[Collection entries]

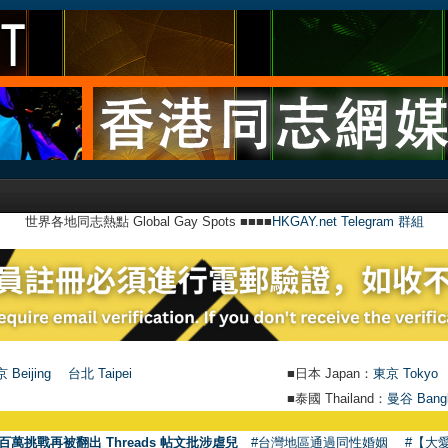
世界各地同志熱點 Global Gay Spots ■■■■
HKGAY.net Telegram 群組
 Beijing
台北 Taipei
■日本 Japan：
東京 Tokyo
■泰國 Thailand：
曼谷 Bang
百萬挑戰再被翻出 Threads 帖文批涉虐兒
#台灣地區通過同性婚姻
#【大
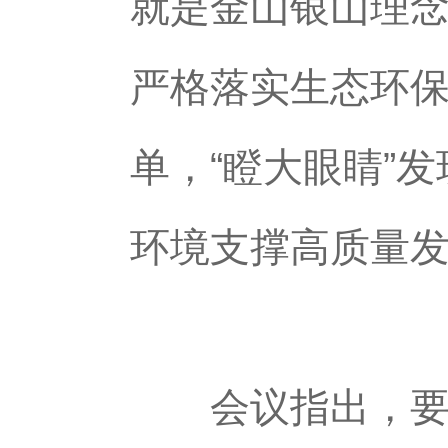
就是金山银山理
严格落实生态环
单，“瞪大眼睛”
环境支撑高质量
会议指出，要深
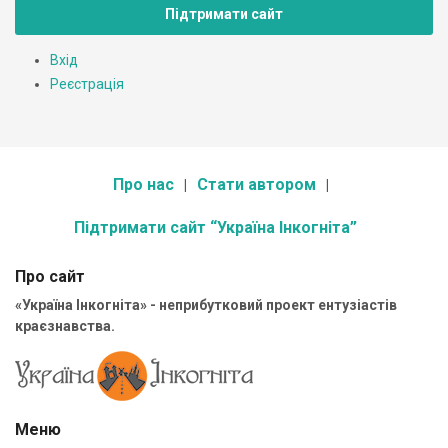
Підтримати сайт
Вхід
Реєстрація
Про нас
Стати автором
Підтримати сайт “Україна Інкогніта”
Про сайт
«Україна Інкогніта» - неприбутковий проект ентузіастів
краєзнавства.
Меню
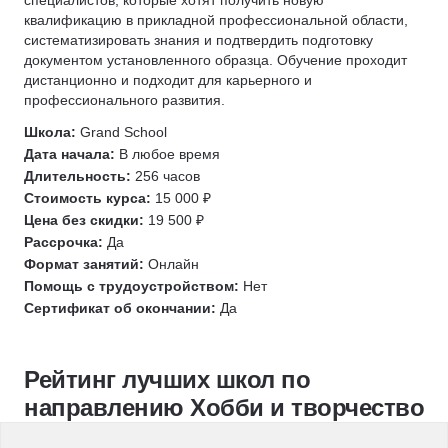
специалистов, которые хотят получить новую
квалификацию в прикладной профессиональной области,
систематизировать знания и подтвердить подготовку
документом установленного образца. Обучение проходит
дистанционно и подходит для карьерного и
профессионального развития.
Школа:
Grand School
Дата начала:
В любое время
Длительность:
256 часов
Стоимость курса:
15 000 ₽
Цена без скидки:
19 500 ₽
Рассрочка:
Да
Формат занятий:
Онлайн
Помощь с трудоустройством:
Нет
Сертификат об окончании:
Да
Рейтинг лучших школ по
направлению Хобби и творчество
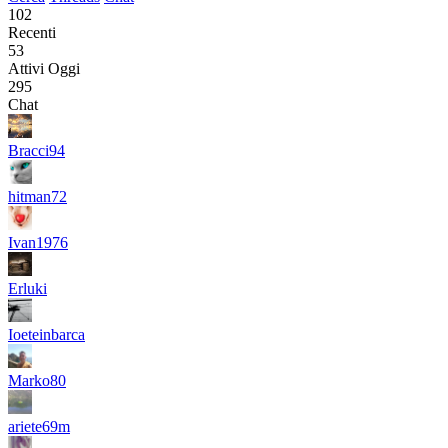
102
Recenti
53
Attivi Oggi
295
Chat
Bracci94
hitman72
Ivan1976
Erluki
Ioeteinbarca
Marko80
ariete69m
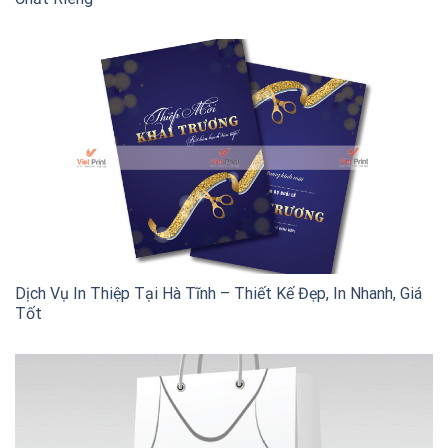
Dịch Vụ In Thiệp Tại Hà Tĩnh – Thiết Kế Đẹp, In Nhanh, Giá
Tốt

GOAL OF THE EXERCISE: Transcribe all data precisely. Pictures are not copied.

FINAL ANSWER:
世界各地同志熱點 Global Gay Spots ■■■■
HKGAY.net Telegram 群組
 Beijing
台北 Taipei
■日本 Japan：
東京 Tokyo
■泰國 Thailand：
曼谷 Bang
百萬挑戰再被翻出 Threads 帖文批涉虐兒
#台灣地區通過同性婚姻
#【大
就是金山银山理
严格落实生态环
单，“瞪大眼睛”
环境支撑高质量
会议指出，要深
Підтримати сайт
Вхід
Реєстрація
Про нас
Стати автором
Підтримати сайт “Україна Інкогніта”
Про сайт
«Україна Інкогніта» - неприбутковий проект ентузіастів
краєзнавства.
Меню
специалистов, которые хотят получить новую
квалификацию в прикладной профессиональной области,
систематизировать знания и подтвердить подготовку
документом установленного образца. Обучение проходит
дистанционно и подходит для карьерного и
профессионального развития.
Школа:
Grand School
Дата начала:
В любое время
Длительность:
256 часов
Стоимость курса:
15 000 ₽
Цена без скидки:
19 500 ₽
Рассрочка:
Да
Формат занятий:
Онлайн
Помощь с трудоустройством:
Нет
Сертификат об окончании:
Да
Рейтинг лучших школ по
направлению Хобби и творчество
102
Recenti
53
Attivi Oggi
295
Chat
Bracci94
hitman72
Ivan1976
Erluki
Ioeteinbarca
Marko80
ariete69m
Dịch Vụ In Thiệp Tại Hà Tĩnh – Thiết Kế Đẹp, In Nhanh, Giá
Tốt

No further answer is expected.